Estimation of High Dimensional Bounded Discrete Graphical Models via Regularized Generalized Score Matching

Graphical models for multivariate count data are widely used to characterize conditional dependence structures.

For count variables with unbounded support, however, ensuring a finite normalizing constant typically imposes restrictive constraints on interaction parameters.

We propose bounded discrete graphical models for multivariate discrete responses with finite support, which remove such constraints by construction while retaining interpretable dependence on the observed scale.

We develop a regularized generalized score matching estimator (BRIDGE), which provides a normalization-free surrogate for likelihood-based estimation.

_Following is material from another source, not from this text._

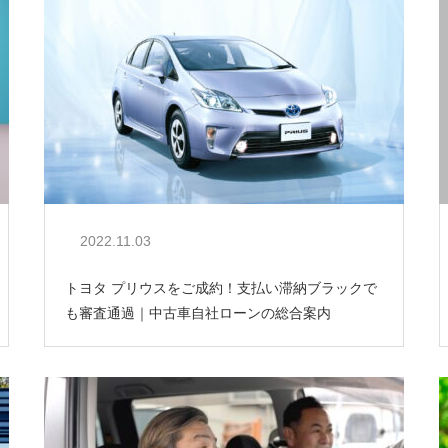
2022.11.03
トヨタ プリウスをご成約！支払い滞納ブラックで
も審査通過｜中古車自社ローンの総合案内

The approach yields a unified system of estimating equations for all parameters and enables joint regularization through an $\ell_1$ penalty.

To address degeneracy in the loss geometry, we introduce a reparameterization that restores curvature along the intercept direction and facilitates stable computation.

On the theoretical side, we analyze a nonconvex objective and establish a population separation property that replaces global convexity.

This yields nonasymptotic estimation error bounds and exact support recovery in high-dimensional regimes.

Simulation studies and real data analyses demonstrate that BRIDGE accurately recovers graph structure and provides a stable and interpretable framework for high-dimensional discrete graphical modeling.